If the school board association ends up conducting the search on the Flagler board’s behalf, Messina cautioned that association doesn’t poach superintendents from other districts. It doesn’t make a distinction between national or statewide searches, as the Internet has eliminated those borders: applicants will apply from anywhere, though chances are the winning choice will be from Florida: While the association has vetted out of state candidates, applicants who have been appointed after its involvement have all been Florida-based superintendents. In five such searches, two have been internal candidates, Messina said.
Four potential candidates who have been in the Flagler district through both the last two superintendents’ administrations are Vernon Orndorff, the former principal at Indian Trails Middle School who has often been seen as Oliva’s deputy; Diane Dyer, long in charge of curriculum; Lynette Shott, elevated from Flagler Palm Coast High School to the district office last year to create a new division, school outreach, reflecting Oliva’s interest in further drafting community involvement in district initiatives. FPC has produced two of the last three superintendents. There’s also Kevin McCarthy, an outlier because he’s in charge of adult education rather than core K-12 departments, though last year he essentially brought that division back from the dead. The two leading candidates from that list would be Orndorff and Shott, who are direct reflections of Oliva’s management and vision.
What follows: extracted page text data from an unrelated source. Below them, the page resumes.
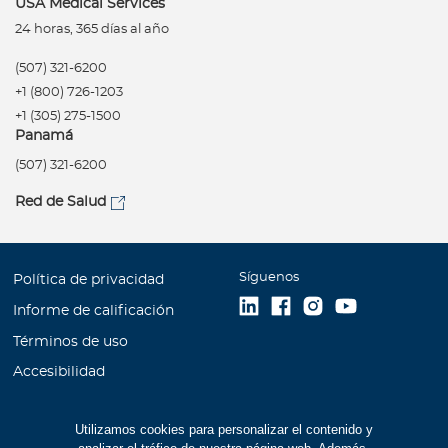
USA Medical Services
24 horas, 365 días al año
(507) 321-6200
+1 (800) 726-1203
+1 (305) 275-1500
Panamá
(507) 321-6200
Red de Salud
Síguenos
Política de privacidad
Informe de calificación
Términos de uso
Accesibilidad
Información financiera
Utilizamos cookies para personalizar el contenido y
Mapa Web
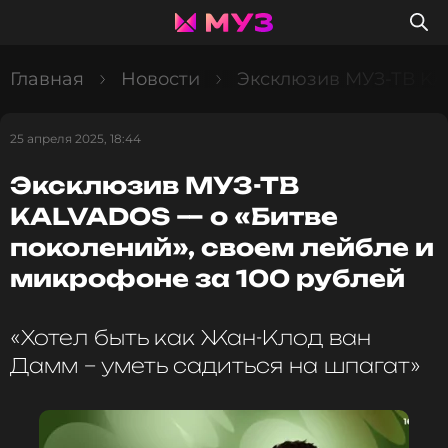
Главная
Новости
Эксклюзив МУЗ-ТВ KAL
25 апреля 2025, 18:44
Эксклюзив МУЗ-ТВ
KALVADOS — о «Битве
поколений», своем лейбле и
микрофоне за 100 рублей
«Хотел быть как Жан-Клод ван
Дамм – уметь садиться на шпагат»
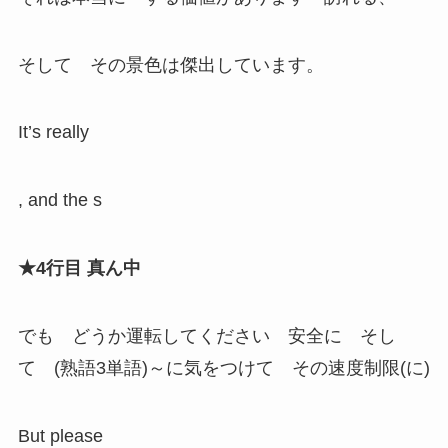
そして その景色は傑出しています。
It’s really
, and the s
★4行目 真ん中
でも どうか運転してください 安全に そし
て (熟語3単語)～に気をつけて その速度制限(に)
But please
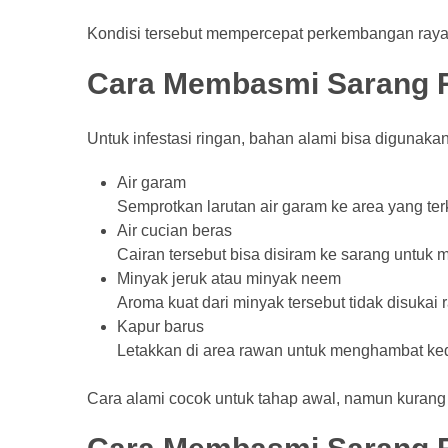
Kondisi tersebut mempercepat perkembangan raya
Cara Membasmi Sarang R
Untuk infestasi ringan, bahan alami bisa digunaka
Air garam
Semprotkan larutan air garam ke area yang t
Air cucian beras
Cairan tersebut bisa disiram ke sarang untuk m
Minyak jeruk atau minyak neem
Aroma kuat dari minyak tersebut tidak disukai
Kapur barus
Letakkan di area rawan untuk menghambat ke
Cara alami cocok untuk tahap awal, namun kurang ef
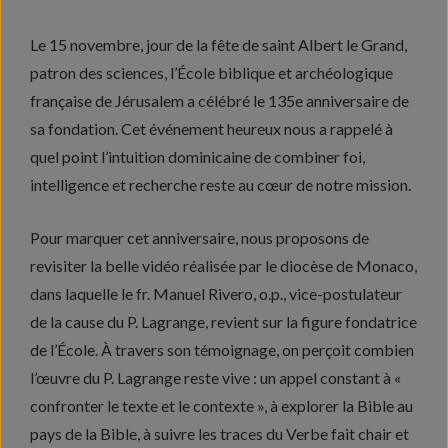
Le 15 novembre, jour de la fête de saint Albert le Grand,
patron des sciences, l’École biblique et archéologique
française de Jérusalem a célébré le 135e anniversaire de
sa fondation. Cet événement heureux nous a rappelé à
quel point l’intuition dominicaine de combiner foi,
intelligence et recherche reste au cœur de notre mission.
Pour marquer cet anniversaire, nous proposons de
revisiter la belle vidéo réalisée par le diocèse de Monaco,
dans laquelle le fr. Manuel Rivero, o.p., vice-postulateur
de la cause du P. Lagrange, revient sur la figure fondatrice
de l’École. À travers son témoignage, on perçoit combien
l’œuvre du P. Lagrange reste vive : un appel constant à «
confronter le texte et le contexte », à explorer la Bible au
pays de la Bible, à suivre les traces du Verbe fait chair et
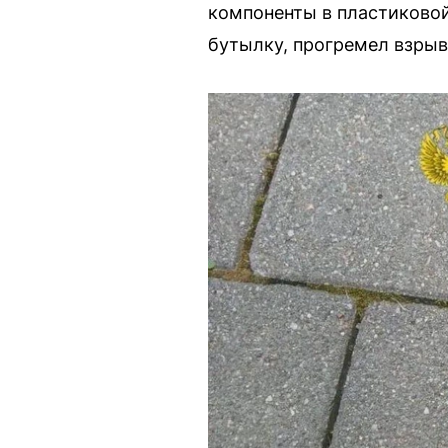
компоненты в пластиковой
бутылку, прогремел взрыв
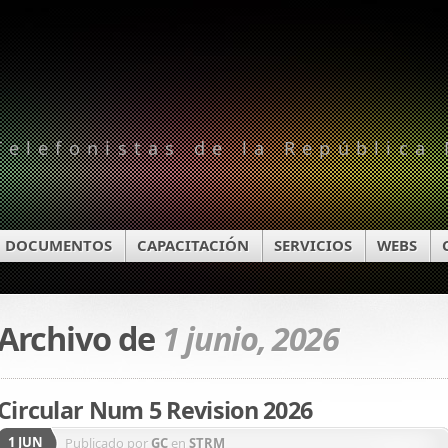
Telefonistas de la República
DOCUMENTOS
CAPACITACIÓN
SERVICIOS
WEBS
Archivo de
1 junio, 2026
Circular Num 5 Revision 2026
1 JUN
Publicado por
GC
en
STRM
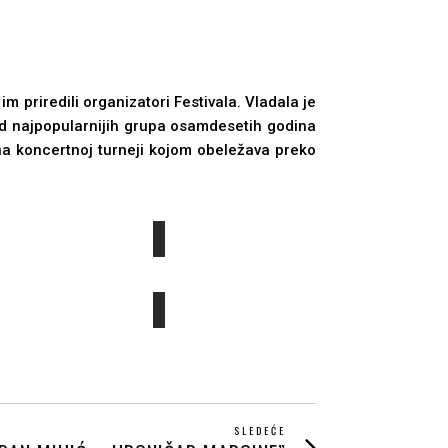
 priredili organizatori Festivala. Vladala je
od najpopularnijih grupa osamdesetih godina
 na koncertnoj turneji kojom obeležava preko
SLEDEĆE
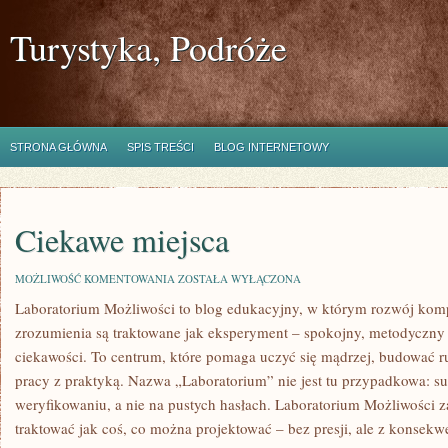
Turystyka, Podróże
STRONA GŁÓWNA
SPIS TREŚCI
BLOG INTERNETOWY
Ciekawe miejsca
CIEKAWE
MOŻLIWOŚĆ KOMENTOWANIA
ZOSTAŁA WYŁĄCZONA
MIEJSCA
Laboratorium Możliwości to blog edukacyjny, w którym rozwój kompe
zrozumienia są traktowane jak eksperyment – spokojny, metodyczny 
ciekawości. To centrum, które pomaga uczyć się mądrzej, budować ru
pracy z praktyką. Nazwa „Laboratorium” nie jest tu przypadkowa: su
weryfikowaniu, a nie na pustych hasłach. Laboratorium Możliwości z
traktować jak coś, co można projektować – bez presji, ale z konsekw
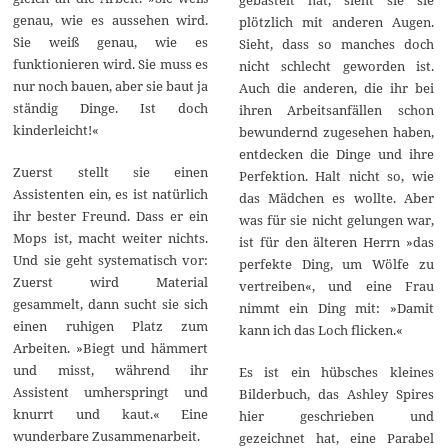
genau, wie es aussehen wird.
plötzlich mit anderen Augen.
Sie weiß genau, wie es
Sieht, dass so manches doch
funktionieren wird. Sie muss es
nicht schlecht geworden ist.
nur noch bauen, aber sie baut ja
Auch die anderen, die ihr bei
ständig Dinge. Ist doch
ihren Arbeitsanfällen schon
kinderleicht!«
bewundernd zugesehen haben,
entdecken die Dinge und ihre
Zuerst stellt sie einen
Perfektion. Halt nicht so, wie
Assistenten ein, es ist natürlich
das Mädchen es wollte. Aber
ihr bester Freund. Dass er ein
was für sie nicht gelungen war,
Mops ist, macht weiter nichts.
ist für den älteren Herrn »das
Und sie geht systematisch vor:
perfekte Ding, um Wölfe zu
Zuerst wird Material
vertreiben«, und eine Frau
gesammelt, dann sucht sie sich
nimmt ein Ding mit: »Damit
einen ruhigen Platz zum
kann ich das Loch flicken.«
Arbeiten. »Biegt und hämmert
und misst, während ihr
Es ist ein hübsches kleines
Assistent umherspringt und
Bilderbuch, das Ashley Spires
knurrt und kaut.« Eine
hier geschrieben und
wunderbare Zusammenarbeit.
gezeichnet hat, eine Parabel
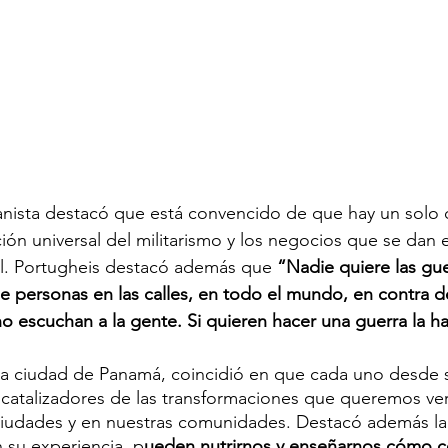
ianista destacó que está convencido de que hay un solo 
ción universal del militarismo y los negocios que se dan e
al. Portugheis destacó además que 
“Nadie quiere las gue
de personas en las calles, en todo el mundo, en contra de
o escuchan a la gente. Si quieren hacer una guerra la h
la ciudad de Panamá, coincidió en que cada uno desde 
atalizadores de las transformaciones que queremos ver
 ciudades y en nuestras comunidades. Destacó además la
 su experiencia, p
ueden nutrirnos y enseñarnos cómo co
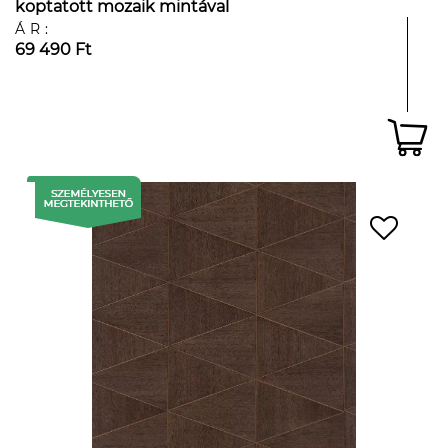
koptatott mozaik mintával
ÁR:
69 490 Ft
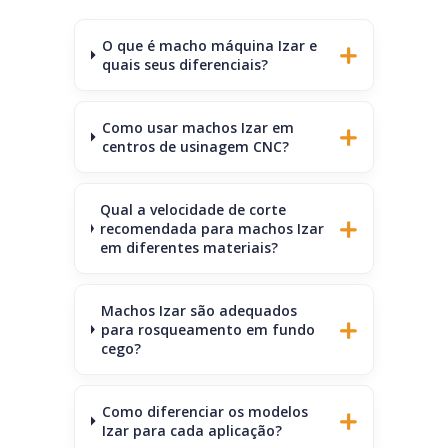
O que é macho máquina Izar e
quais seus diferenciais?
Como usar machos Izar em
centros de usinagem CNC?
Qual a velocidade de corte
recomendada para machos Izar
em diferentes materiais?
Machos Izar são adequados
para rosqueamento em fundo
cego?
Como diferenciar os modelos
Izar para cada aplicação?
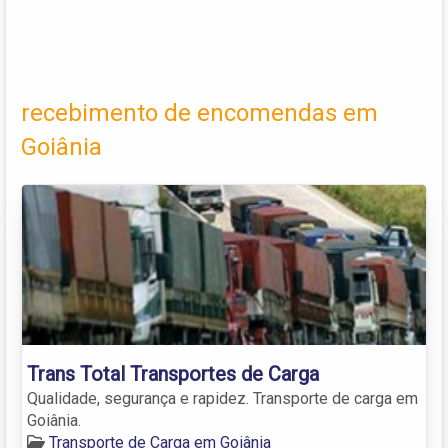
recebimento de encomendas em
Goiânia
Trans Total Transportes de Carga
Qualidade, segurança e rapidez. Transporte de carga em
Goiânia.
Transporte de Carga em Goiânia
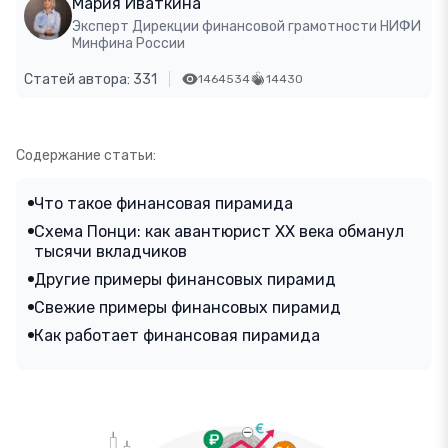
Мария Иваткина
Эксперт Дирекции финансовой грамотности НИФИ
Минфина России
Статей автора: 331
1464534
14430
Содержание статьи:
Что такое финансовая пирамида
Схема Понци: как авантюрист XX века обманул
тысячи вкладчиков
Другие примеры финансовых пирамид
Свежие примеры финансовых пирамид
Как работает финансовая пирамида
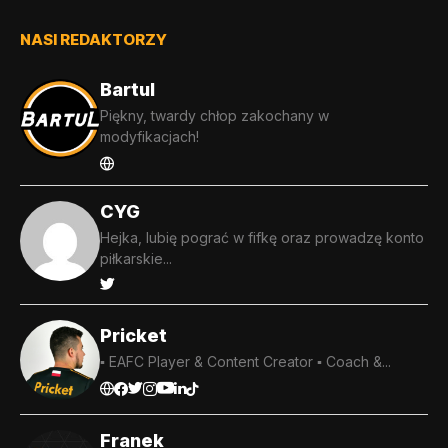
NASI REDAKTORZY
Bartul
Piękny, twardy chłop zakochany w
modyfikacjach!
CYG
Hejka, lubię pograć w fifkę oraz prowadzę konto
piłkarskie...
Pricket
▪️ EAFC Player & Content Creator ▪️ Coach &...
Franek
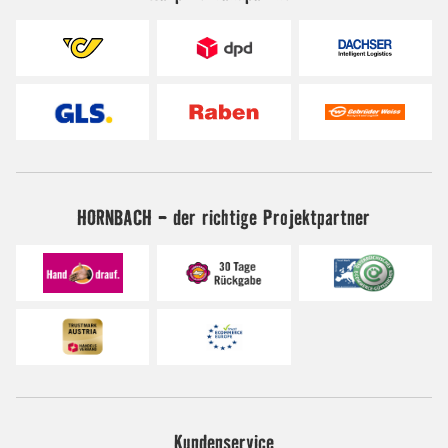
HORNBACH - der richtige Projektpartner
Kundenservice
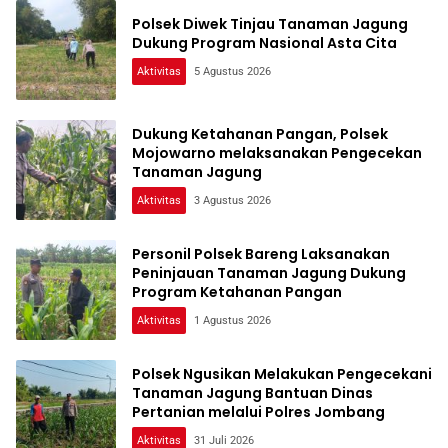
Polsek Diwek Tinjau Tanaman Jagung
Dukung Program Nasional Asta Cita
Aktivitas
5 Agustus 2026
Dukung Ketahanan Pangan, Polsek
Mojowarno melaksanakan Pengecekan
Tanaman Jagung
Aktivitas
3 Agustus 2026
Personil Polsek Bareng Laksanakan
Peninjauan Tanaman Jagung Dukung
Program Ketahanan Pangan
Aktivitas
1 Agustus 2026
Polsek Ngusikan Melakukan Pengecekani
Tanaman Jagung Bantuan Dinas
Pertanian melalui Polres Jombang
Aktivitas
31 Juli 2026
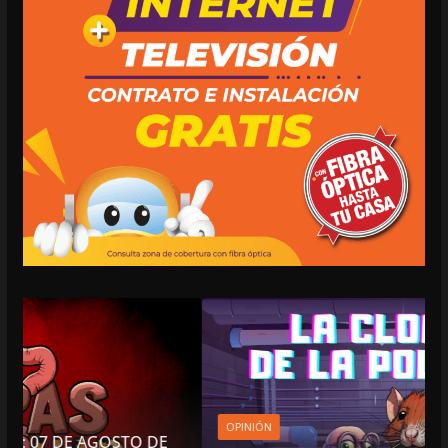
OPINIÓN
O DE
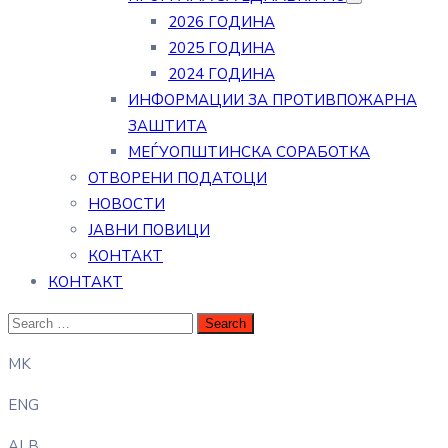
2026 ГОДИНА
2025 ГОДИНА
2024 ГОДИНА
ИНФОРМАЦИИ ЗА ПРОТИВПОЖАРНА
ЗАШТИТА
МЕЃУОПШТИНСКА СОРАБОТКА
ОТВОРЕНИ ПОДАТОЦИ
НОВОСТИ
ЈАВНИ ПОВИЦИ
КОНТАКТ
КОНТАКТ
MK
ENG
ALB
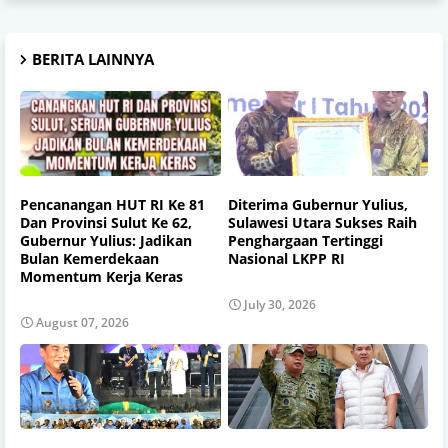
BERITA LAINNYA
Pencanangan HUT RI Ke 81
Diterima Gubernur Yulius,
Dan Provinsi Sulut Ke 62,
Sulawesi Utara Sukses Raih
Gubernur Yulius: Jadikan
Penghargaan Tertinggi
Bulan Kemerdekaan
Nasional LKPP RI
Momentum Kerja Keras
July 30, 2026
August 07, 2026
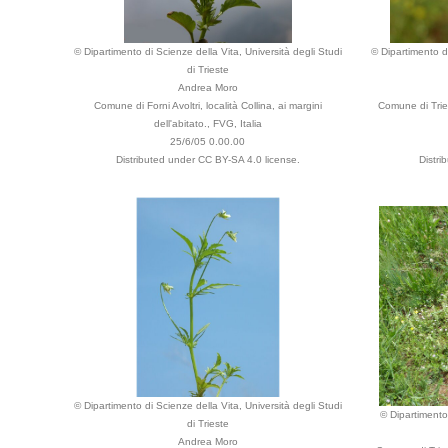
© Dipartimento di Scienze della Vita, Università degli Studi
© Dipartimento di
di Trieste
Andrea Moro
Comune di Forni Avoltri, località Collina, ai margini
Comune di Tries
dell'abitato., FVG, Italia
25/6/05 0.00.00
Distributed under CC BY-SA 4.0 license.
Distri
© Dipartimento di Scienze della Vita, Università degli Studi
© Dipartimento 
di Trieste
Andrea Moro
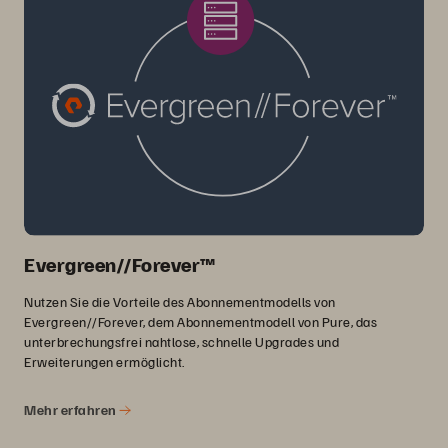
Evergreen//Forever™
Nutzen Sie die Vorteile des Abonnementmodells von
Evergreen//Forever, dem Abonnementmodell von Pure, das
unterbrechungsfrei nahtlose, schnelle Upgrades und
Erweiterungen ermöglicht.
Mehr erfahren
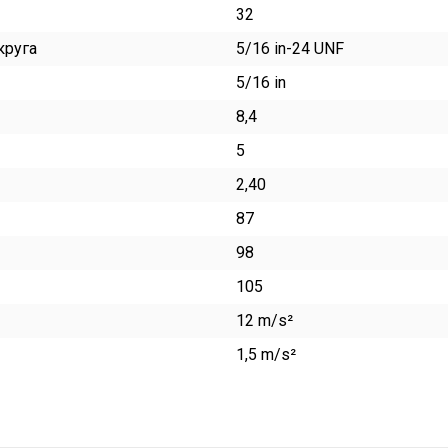
32
круга
5/16 in-24 UNF
5/16 in
8,4
5
2,40
87
98
105
12 m/s²
1,5 m/s²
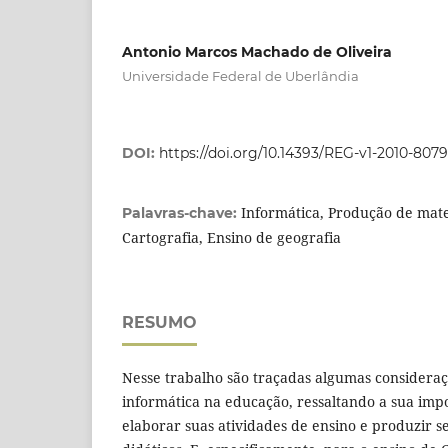
Antonio Marcos Machado de Oliveira
Universidade Federal de Uberlândia
DOI:
https://doi.org/10.14393/REG-v1-2010-807
Informática, Produção de mater
Palavras-chave:
Cartografia, Ensino de geografia
RESUMO
Nesse trabalho são traçadas algumas consideraç
informática na educação, ressaltando a sua imp
elaborar suas atividades de ensino e produzir s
When the board opened the floor to views about the choices ahead, it heard two running themes from community leaders, including two recent candidates for school board: concern about the abbreviated timeline, and favorability for choosing an internal candidate who was trained by Oliva and reflects his leadership style or vision.
Garry Lubi, the banker and former president of the Flagler Education Foundation (the district’s influential non-profit arm) urged the board to consider “how rapidly we have attracted attention and respect” in the last few years under Oliva’s leadership. “In the business community, the buzz around here is incredible.” Oliva, Lubi said, “muscle-built the organization” in such a way that his bench now can produce the next leader. Appointing him or her would save money and time and preserve the Oliva legacy.
Ralph Lightfoot, chairman of the local Democratic Executive Committee, suggested an interim superintendent but also pointed to “very successful” homegrown talent (no one mentioned names.)
Sharon Demers and Myra Middleton-Valentine, who both lost in the last school board race to Barbosa, echoed Lubi’s approach. Middleton-Valentine had served on the last advisory committee (and had initially opposed Oliva), and noted that the timeline then was abbreviated. It is shorter now.
The speakers, while few, reflected what is likely to be intense interest from the business and political communities in the board’s decision, though the make-up of the advisory committee will be significantly more diverse, and this time, unlike three years ago, may even include district staff.